Vous avez été contredit dans une de vos idées; piqué au vif, vous
voudriez répliquer vivement, vous vous taisez et attendez: vous avez brisé
votre « moi ». Vous croyez avoir reçu un tort, un traitement, ou une tâche non adaptés à vos mérites ; vous voudriez le faire
remarquer à tout le monde, en vous enfermant dans un silence plein de
tacite reproche. Vous dites non, vous brisez le silence, vous souriez et vous rouvrez le dialogue.
Vous avez renoncé à vous-mêmes et sauvé la charité. Et ainsi de suite.
Un objectif difficile à atteindre (je ne parle certes pas comme quelqu’un qui y serait arrivé!), mais ce qui est arrivé à François, nous a montré ce qui peut naître d’un renoncement de soi réalisé en réponse à la grâce.
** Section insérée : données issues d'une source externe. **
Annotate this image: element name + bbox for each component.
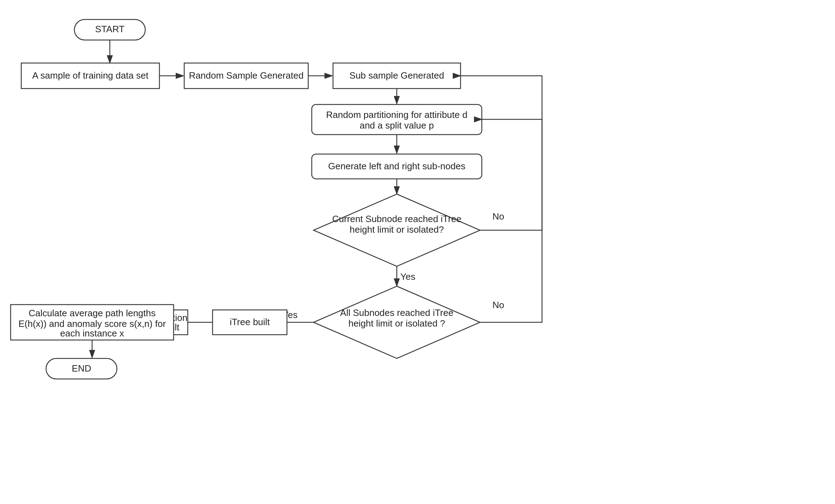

L’objectif final à atteindre est de pouvoir dire comme Paul et avec lui: « Ce n’est plus moi qui vis, c’est Christ qui vit en moi ». Et cette terre sera alors déjà comblée de joie et de paix. Saint François, avec sa «joie parfaite», est un témoin vivant de la « joie qui vient de l’Évangile, de l’«Evangelii Gaudium » dont nous parle le pape François dans sa récente Exhortation apostolique.
(Tiré de l’enseignement du Père Raniero Cantalamessa, du 6 décembre 2013, intitulé: FRANÇOIS D’ASSISE ET LA RÉFORME
DE L'ÉGLISE PAR VOIE DE SAINTETÉ)
( (1) Dorothée de Gaza, Oeuvres spirituelles, I,20 (SCH 92,p.177).